Question

Which one do I need to consider single-read or multi-read mappability bigwig file for creating mouse mappability file?

1

Entering edit mode

6.2 years ago

bioinforesearchquestions ▴ 370

Hi,

I am using HMMcopy to generate copy number alterations for my samples.

I am trying to create mm9 or mm10 mappability wiggle file from mouse bigwig file.

I found the below mappability files from this article "Mappability of the mouse and human genomes and methylomes with Umap and Bismap"

I am also generating the bigwig file using HMMcopy generateMap.pl). Meanwhile I want to use the available mappability files.

What are the factors to be considered while creating mappability wig file?

Which one do I need to consider, single-read or multi-read mappability bigwig file?

Which of the kmer should I use among 24, 36, 50 and 100?

Umap: Unique mappability of the genome

Description These tracks indicate regions with uniquely mappable reads of particular lengths.

Umap single-read mappability

Umap S24: Uniquely mappable regions with a read length of 24 nucleotides

Umap S36: Uniquely mappable regions with a read length of 36 nucleotides

Umap S50: Uniquely mappable regions with a read length of 50 nucleotides

Umap S100: Uniquely mappable regions with a read length of 100 nucleotides

Umap multi-read mappability

Umap M24: Multi-read mappability with a read length of 24 nucleotides

Umap M36: Multi-read mappability with a read length of 36 nucleotides

Umap M50: Multi-read mappability with a read length of 50 nucleotides

Umap M100: Multi-read mappability with a read length of 100 nucleotides

You can use these tracks for many purposes including filtering unreliable signal from next generation sequencing assays.

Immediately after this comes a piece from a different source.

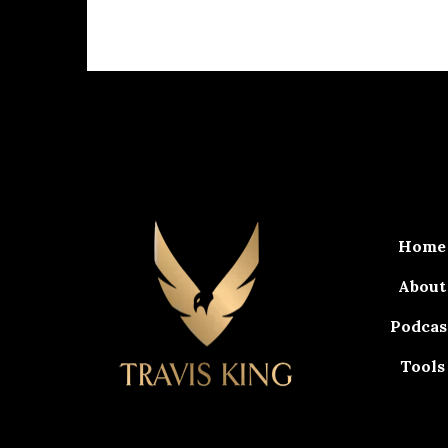
Home
About
Podcas
Tools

Umap single-read mappability track marks any region of the genome that is uniquely mappable by at least 1 k-mer. To calculate the single-read mappability, you must find the overlap of a given region with this track. Umap multi-read mappability track represents the probability that a randomly selected k-mer which overlaps with a given position is uniquely mappable.

For greater detail and explanatory diagrams, see the preprint, the Umap and Bismap project website , or the Umap and Bismap software documentation.

Track format Single-read mappability tracks: bigBed 6-column format

Multi-read mappability tracks: bigWig

Mappability mouse mm10 mm9 HMMcopy • 2.7k views

ADD COMMENT • link updated 5.7 years ago by mehran.karimzade ▴ 220 • written 6.2 years ago by bioinforesearchquestions ▴ 370

score 4 · Answer 1 · 2018-08-24

I hope you found the answer to your questions by now but since this post still remains unanswered:

Mappability of the genome depends on how you sequence it. If it's paired, unpaired, and what read lengths you used for sequencing.

For example, if you used unpaired 100 bp reads to sequence your genome, you can use mappability files for 100-mers. If you used paired-end sequencing with 100 bp, however, the problem is more complicated. Because you have sequenced the genome with fragments ranging from 100 bp to approximately 300 bp, you'd need to consider mappability of 100 bp (worst case scenario) and 300 bp (best case scenario) for different regions.

Now on the difference between single-read and multi-read mappability files. Single-read mappability for 100-mer is a BED file which annotates any region of the genome which is uniquely mappable by at least one 100-mer.

The problem is, some regions might be uniquely mappable by all possible 100-mers, and some regions might be uniquely mappable with just a few 100-mers. To distinguish these, you can use multi-read mappability files. The multi-read mappability file quantifies the fraction of 100-mers overlapping a nucleotide which are uniquely mappable.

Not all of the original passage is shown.